Since there seems to be an interest, I will share some of what I’m getting from learning to sing better.
The first part, aside from posture, is the difference between head voice and chest voice. Both are valuable, depending on the song and the effect we want to have.
Singing is caused by pushing air over the vocal cords. However, there is a lot more to it than that, and most of us don’t even think about it. It goes without saying that breathing is very important. Without a full lungful of air, singing is difficult, putting it mildly. However, what happens next controls whether the singing will be in head voice or chest voice.
High notes are often sung in head voice. In head voice, the music is literally coming from your head. You can actually feel the vibration in your sinuses and it is largely controlled by the mouth and soft palate. For many women, singing in a head voice is natural because the vocal cords are shorter anyway, producing a higher pitch. They may need to teach themselves to use a chest voice.
In a chest voice, the music comes from deeper down, in the chest, the chest and throat have much more play in a chest voice, which tends to be easier for most men. A chest voice often results in a greater volume, not necessarily needing more breath to produce it.
It is important to mention falsetto. A falsetto is similar to a head voice, but it is airier and relatively weak. Many men use a falsetto when singing very high notes, though they might use both head voice and falsetto if they are skilled at it. Skilled female singers also use both.
An excellent example of a woman who used both was Whitney Houston. I’m including a clip here to show how she slips between head voice and falsetto seamlessly. She starts the song in falsetto. Notice how soft her voice is, with an airy quality. When she sings “If I should stay, I’ll only get in the way”, she’s singing falsetto. She stays there until she starts singing “And I will always love you”. Then she switches to head voice so seamlessly that most people aren’t even aware of it. Notice that her voice gains strength at that point. She still isn’t singing with her chest voice, but she uses her head voice to control the strength of her voice.
She again switches, this time to chest voice, when she sings “Bittersweet memories, this is all I’m taking with me”. The transition is so smooth that a listener usually isn’t even aware of it, but the sound is being driven by her chest and not by the resonation of her mouth and sinuses.

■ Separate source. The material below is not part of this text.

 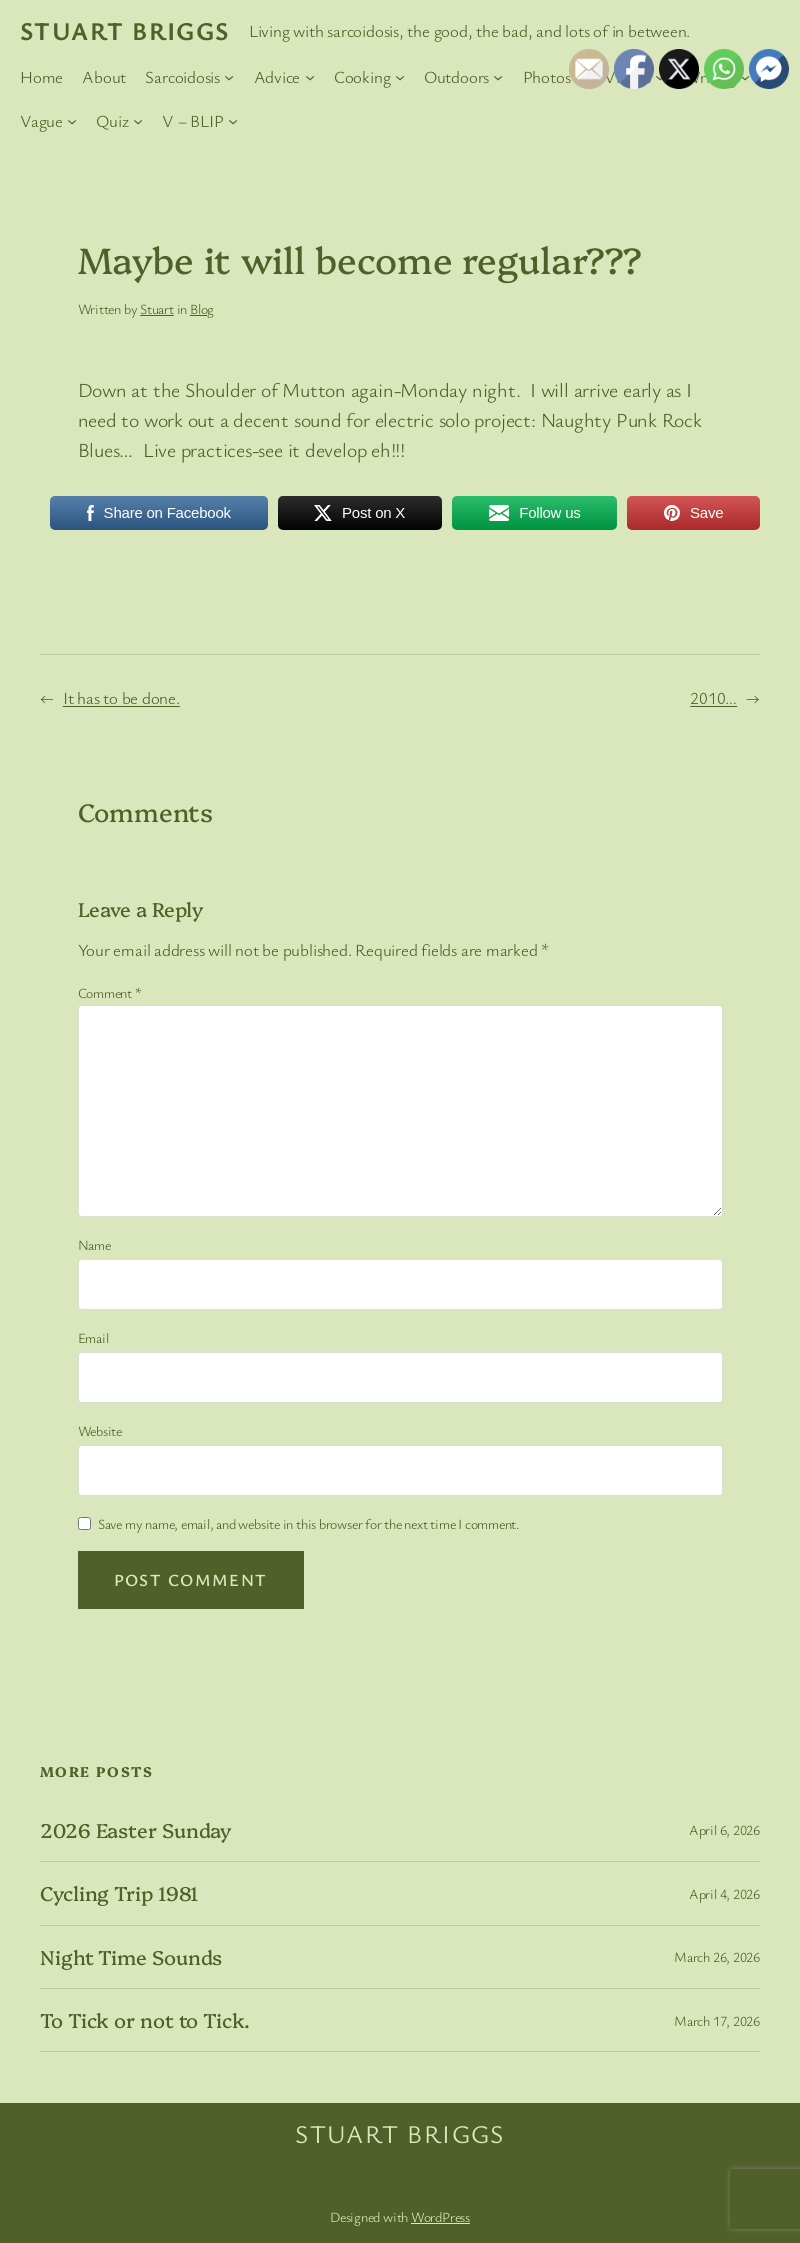 I want to click on March 26, 2026, so click(x=717, y=1956).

Also notice that at this point, her mouth also opens wide, often a sign of chest voice use. This allows her voice out fully, without restriction. This is more important for one of the other points I’ll share, but it is worth noticing. Also notice that when she begins to sing the chorus this time, she is fully in chest voice. The volume and strength both increase. There is a slight expense, though. Whitney sings in a natural head voice, so she needs more air to sing in chest voice. If you watch closely when she starts singing the chorus, she must take a big and rapid breath.
What is impressive is that she continues singing in chest voice until the point where her guy is jumping into the lake, then she transitions for a moment into head voice, before switching back again. This shows an enormous control of chest voice/head voice/falsetto, which Whitney mastered.
It also shows that she practiced over and over. What happens if you don’t practice and try to switch between chest voice and head voice or visa versa? Your voice will often break. You may not even be aware that you are trying to switch from one technique to the other. It is one of the most common causes of a break in the voice. Trying to sing out of range will also cause a break, but people are more apt to realize that they are pushing their vocal range when they do it.
Amazingly, Whitney also manages to sing some very high notes in chest voice. Most people, myself included, couldn’t come close to doing that.
Okay, so how about for a male voice. Here is a Pentatonic clip that shows chest voice, head voice, and falsetto. I’ll let you listen and pick up the various types of voice, but I will mention that Scott Hoying begins the song using a falsetto, though the song is well within his range and he doesn’t need to use a falsetto voice. He does this on purpose, for effect. Pay particular attention to Mitch Grassi, wearing the broad-rimmed hat, because he also masterfully switches between head voice, chest voice, and falsetto. Kristin Maldonado also uses all three.